Jak komu pasuje...Dawno temu też zrobiłem sobie taki ekran, jednak po kilku dniach tak tym cudem jeb..., że miejscowi do dziś opowiadają o komecie. Gdyby te ekrany były tak praktyczne, na jakie wyglądają, to mieliby je wszyscy. Nie mają.
Łoooo Matko Boska, niedługo stanowisko wędkarskie przypominać będzie stację kosmiczną.
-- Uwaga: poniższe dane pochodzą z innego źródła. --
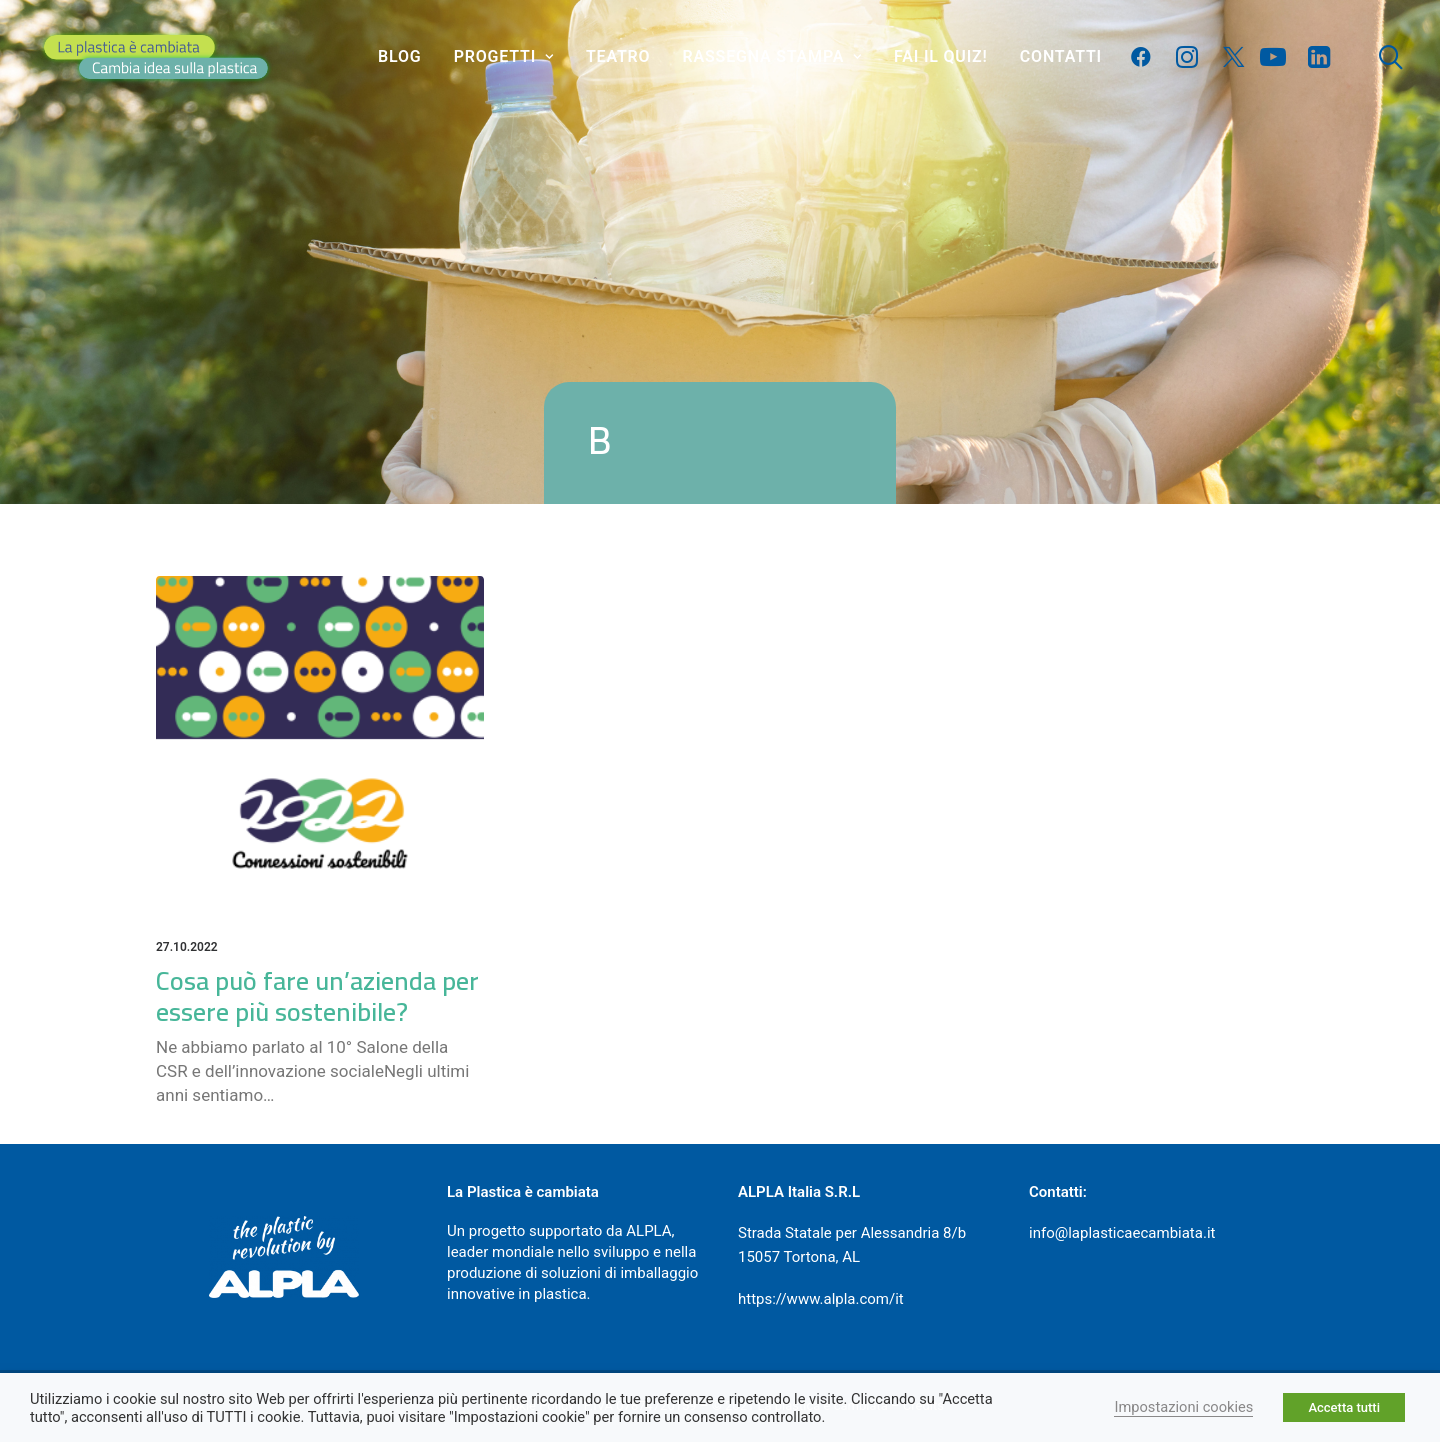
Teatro (618, 56)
Cytat: Syborg w 26.03.2019, 17:56Jak komu pasuje...Dawno temu też zrobiłem sobie taki ekran, jednak po kilku dniach tak tym cudem jeb..., że miejscowi do dziś opowiadają o komecie. Gdyby te ekrany były tak praktyczne, na jakie wyglądają, to mieliby je wszyscy. Nie mają.Jacek, trochę się z Tobą nie zgodzę, stosuje nieraz ekran ale w zupełnie innym celu, a mianowicie kiedy łowisz na tle roślinności , masz duże odbicia na wodzie (słoneczne lub refleksy), a jeszcze trafi się zielona szczytówka , nie pomagają nawet okulary. W tym celu zrobiłem sobie ekraniki z tafli tworzywa (używanej przez agencje reklamowe) w kolorze białym i czarnym, oczywiście nie stosuje żadnych oznaczeń pionowych, bo moim zdaniem nie tylko w nocy ale i w dzień jest to męczące dla oczu, chodzi wyłącznie o tło i w tym przypadku ekran spełnia się doskonale. Nie zawsze możemy siedzieć przodem do wody, niejednokrotnie siadamy równolegle do linii brzegowej, i od padającego światła i refleksu taki ekran powoduje znaczne zmniejszenie zmęczenia wzroku.
Jak komu pasuje...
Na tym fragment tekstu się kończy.